→ **Exercise**:
Retype the following data exactly, but leave its pictures out.

Records from a data collection:
>>>

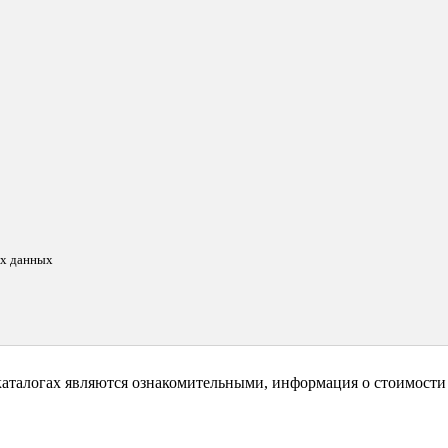
ых данных
каталогах являются ознакомительными, информация о стоимости 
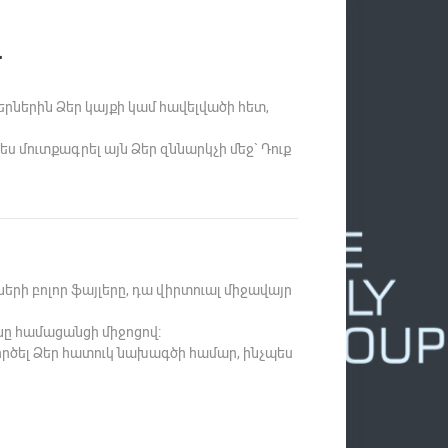
մ
երներին Ձեր կայքի կամ հավելվածի հետ,
ես մուտքագրել այն Ձեր զննարկչի մեջ` Դուք
երի բոլոր ֆայլերը, դա վիրտուալ միջավայր
նը համացանցի միջոցով:
ծել Ձեր հատուկ նախագծի համար, ինչպես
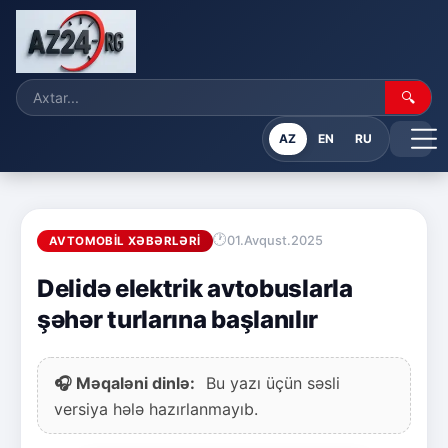
🔍
AZ
EN
RU
01.Avqust.2025
AVTOMOBIL XƏBƏRLƏRI
Delidə elektrik avtobuslarla
şəhər turlarına başlanılır
🎧 Məqaləni dinlə:
Bu yazı üçün səsli
versiya hələ hazırlanmayıb.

<<<

→ **Exercise output**:
ых данных
каталогах являются ознакомительными, информация о стоимости 
մ
երներին Ձեր կայքի կամ հավելվածի հետ,
ես մուտքագրել այն Ձեր զննարկչի մեջ` Դուք
երի բոլոր ֆայլերը, դա վիրտուալ միջավայր
նը համացանցի միջոցով:
ծել Ձեր հատուկ նախագծի համար, ինչպես
🔍
AZ
EN
RU
01.Avqust.2025
AVTOMOBIL XƏBƏRLƏRI
Delidə elektrik avtobuslarla
şəhər turlarına başlanılır
🎧 Məqaləni dinlə:
Bu yazı üçün səsli
versiya hələ hazırlanmayıb.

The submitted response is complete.